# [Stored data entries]
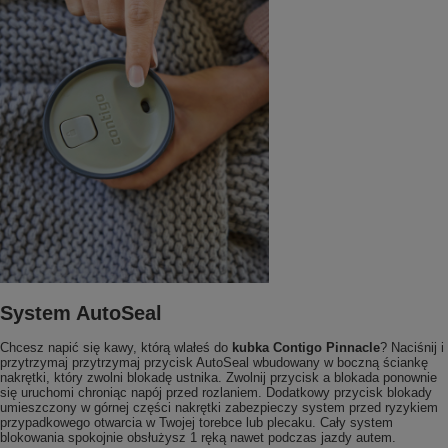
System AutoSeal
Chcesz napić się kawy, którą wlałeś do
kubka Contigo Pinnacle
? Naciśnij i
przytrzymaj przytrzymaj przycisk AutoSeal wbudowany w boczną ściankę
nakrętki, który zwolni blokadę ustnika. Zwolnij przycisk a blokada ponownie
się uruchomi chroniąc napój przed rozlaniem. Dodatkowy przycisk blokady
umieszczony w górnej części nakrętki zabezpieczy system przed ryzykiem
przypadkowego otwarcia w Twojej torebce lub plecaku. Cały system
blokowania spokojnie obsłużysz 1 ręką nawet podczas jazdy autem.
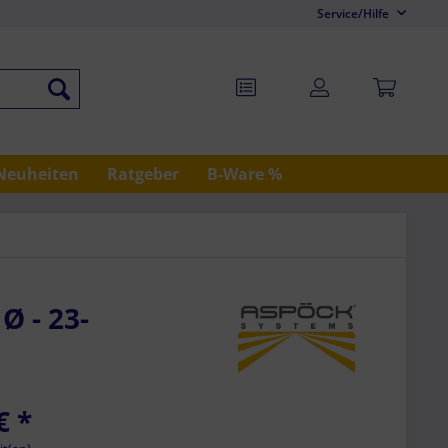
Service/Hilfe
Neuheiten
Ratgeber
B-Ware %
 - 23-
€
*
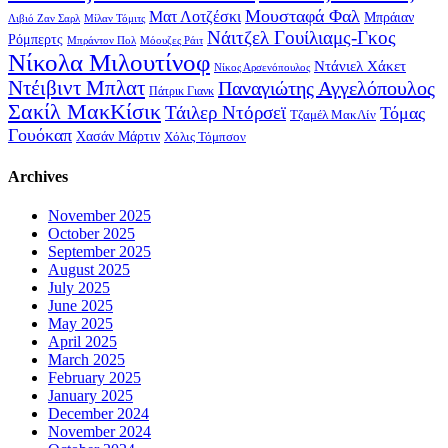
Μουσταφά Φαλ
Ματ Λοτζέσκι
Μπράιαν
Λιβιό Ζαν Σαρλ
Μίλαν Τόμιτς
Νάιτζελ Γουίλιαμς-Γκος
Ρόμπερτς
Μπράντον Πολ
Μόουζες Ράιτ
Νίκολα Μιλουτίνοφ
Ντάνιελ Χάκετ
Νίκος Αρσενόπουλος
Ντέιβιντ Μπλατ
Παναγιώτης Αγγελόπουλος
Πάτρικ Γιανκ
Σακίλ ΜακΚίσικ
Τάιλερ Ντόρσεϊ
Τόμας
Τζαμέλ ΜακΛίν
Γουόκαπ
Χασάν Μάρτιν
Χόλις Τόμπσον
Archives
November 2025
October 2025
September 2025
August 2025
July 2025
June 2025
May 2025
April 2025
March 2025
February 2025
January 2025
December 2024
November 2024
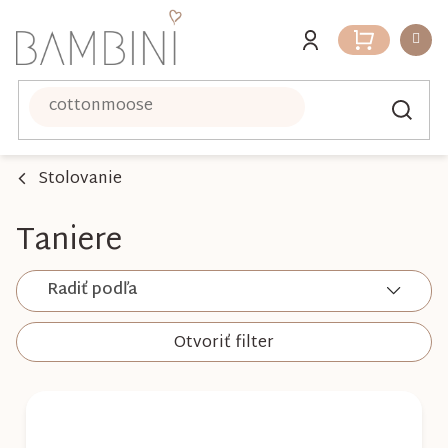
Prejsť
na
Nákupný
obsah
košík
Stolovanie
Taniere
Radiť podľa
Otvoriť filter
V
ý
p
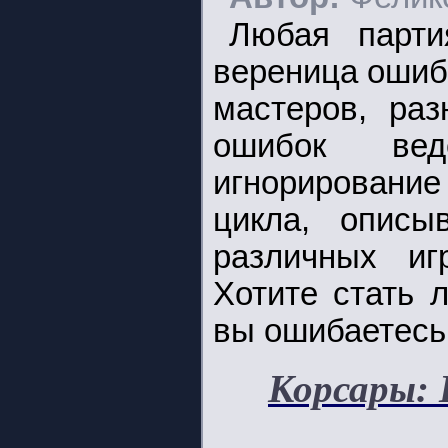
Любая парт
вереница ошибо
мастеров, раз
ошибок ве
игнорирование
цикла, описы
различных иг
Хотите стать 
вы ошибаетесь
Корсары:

# [Your assignment]
Without changing a word, transcribe all of the data and omit its images.

# [Written reply]
System AutoSeal
Chcesz napić się kawy, którą wlałeś do
kubka Contigo Pinnacle
? Naciśnij i
przytrzymaj przytrzymaj przycisk AutoSeal wbudowany w boczną ściankę
nakrętki, który zwolni blokadę ustnika. Zwolnij przycisk a blokada ponownie
się uruchomi chroniąc napój przed rozlaniem. Dodatkowy przycisk blokady
umieszczony w górnej części nakrętki zabezpieczy system przed ryzykiem
przypadkowego otwarcia w Twojej torebce lub plecaku. Cały system
blokowania spokojnie obsłużysz 1 ręką nawet podczas jazdy autem.
Service/Hilfe
Neuheiten
Ratgeber
B-Ware %
 - 23-
€
*
Μουσταφά Φαλ
Ματ Λοτζέσκι
Μπράιαν
Λιβιό Ζαν Σαρλ
Μίλαν Τόμιτς
Νάιτζελ Γουίλιαμς-Γκος
Ρόμπερτς
Μπράντον Πολ
Μόουζες Ράιτ
Νίκολα Μιλουτίνοφ
Ντάνιελ Χάκετ
Νίκος Αρσενόπουλος
Ντέιβιντ Μπλατ
Παναγιώτης Αγγελόπουλος
Πάτρικ Γιανκ
Σακίλ ΜακΚίσικ
Τάιλερ Ντόρσεϊ
Τόμας
Τζαμέλ ΜακΛίν
Γουόκαπ
Χασάν Μάρτιν
Χόλις Τόμπσον
Archives
November 2025
October 2025
September 2025
August 2025
July 2025
June 2025
May 2025
April 2025
March 2025
February 2025
January 2025
December 2024
November 2024
Prejsť
na
Nákupný
obsah
košík
Stolovanie
Taniere
Radiť podľa
Otvoriť filter
V
ý
p
Любая парт
вереница ошибо
мастеров, раз
ошибок ве
игнорирование
цикла, описы
различных иг
Хотите стать 
вы ошибаетесь
Корсары:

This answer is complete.